DATASET CONTENT |

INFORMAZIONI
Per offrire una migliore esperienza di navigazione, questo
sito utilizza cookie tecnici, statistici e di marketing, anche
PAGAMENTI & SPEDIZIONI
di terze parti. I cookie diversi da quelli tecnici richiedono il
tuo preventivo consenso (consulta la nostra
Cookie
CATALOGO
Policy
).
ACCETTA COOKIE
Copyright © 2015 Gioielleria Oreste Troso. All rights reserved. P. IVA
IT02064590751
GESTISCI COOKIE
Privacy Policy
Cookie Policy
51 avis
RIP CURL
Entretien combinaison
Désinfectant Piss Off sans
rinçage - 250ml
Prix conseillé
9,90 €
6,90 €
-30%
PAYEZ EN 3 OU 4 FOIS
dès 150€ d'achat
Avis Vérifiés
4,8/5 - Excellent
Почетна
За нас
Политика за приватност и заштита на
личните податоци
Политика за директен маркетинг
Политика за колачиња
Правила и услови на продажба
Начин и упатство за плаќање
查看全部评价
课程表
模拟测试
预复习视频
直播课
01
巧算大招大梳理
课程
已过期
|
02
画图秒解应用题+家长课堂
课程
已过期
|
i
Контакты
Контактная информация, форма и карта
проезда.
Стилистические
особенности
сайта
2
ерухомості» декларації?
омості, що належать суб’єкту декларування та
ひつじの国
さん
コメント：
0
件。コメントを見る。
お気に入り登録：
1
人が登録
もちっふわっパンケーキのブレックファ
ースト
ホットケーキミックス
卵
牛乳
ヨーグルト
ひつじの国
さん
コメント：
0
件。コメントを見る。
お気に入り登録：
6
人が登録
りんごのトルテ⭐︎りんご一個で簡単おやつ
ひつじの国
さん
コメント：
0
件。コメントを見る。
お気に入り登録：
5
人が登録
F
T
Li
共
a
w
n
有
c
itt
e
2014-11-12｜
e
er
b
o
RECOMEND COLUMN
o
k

TASK DESCRIPTION |
Line count for "Policy": report how many lines in the data above include it, with no other words.

ANSWER TO THIS EXERCISE |
3